Source data:
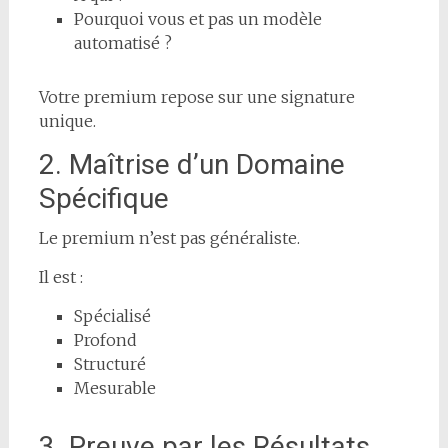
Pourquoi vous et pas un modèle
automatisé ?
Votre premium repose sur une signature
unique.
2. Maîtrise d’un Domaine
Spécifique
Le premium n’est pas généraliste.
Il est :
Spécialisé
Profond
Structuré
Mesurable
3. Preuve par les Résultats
---
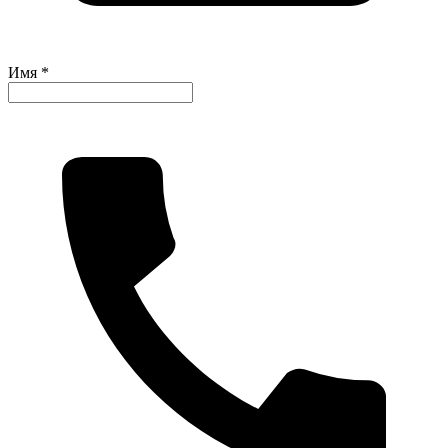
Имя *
--
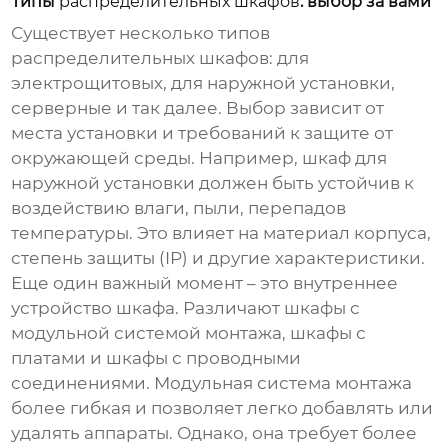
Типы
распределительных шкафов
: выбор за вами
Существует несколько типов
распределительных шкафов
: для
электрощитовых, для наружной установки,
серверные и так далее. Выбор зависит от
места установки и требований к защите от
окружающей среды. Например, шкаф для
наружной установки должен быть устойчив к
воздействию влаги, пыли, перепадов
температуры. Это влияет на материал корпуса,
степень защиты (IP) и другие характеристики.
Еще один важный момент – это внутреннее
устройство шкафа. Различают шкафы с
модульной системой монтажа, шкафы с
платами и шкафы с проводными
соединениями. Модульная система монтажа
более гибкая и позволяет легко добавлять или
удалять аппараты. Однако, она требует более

How to complete this task:
Within the entries, find all lines holding "монтажа" and copy each one.

Solution:
модульной системой монтажа, шкафы с
соединениями. Модульная система монтажа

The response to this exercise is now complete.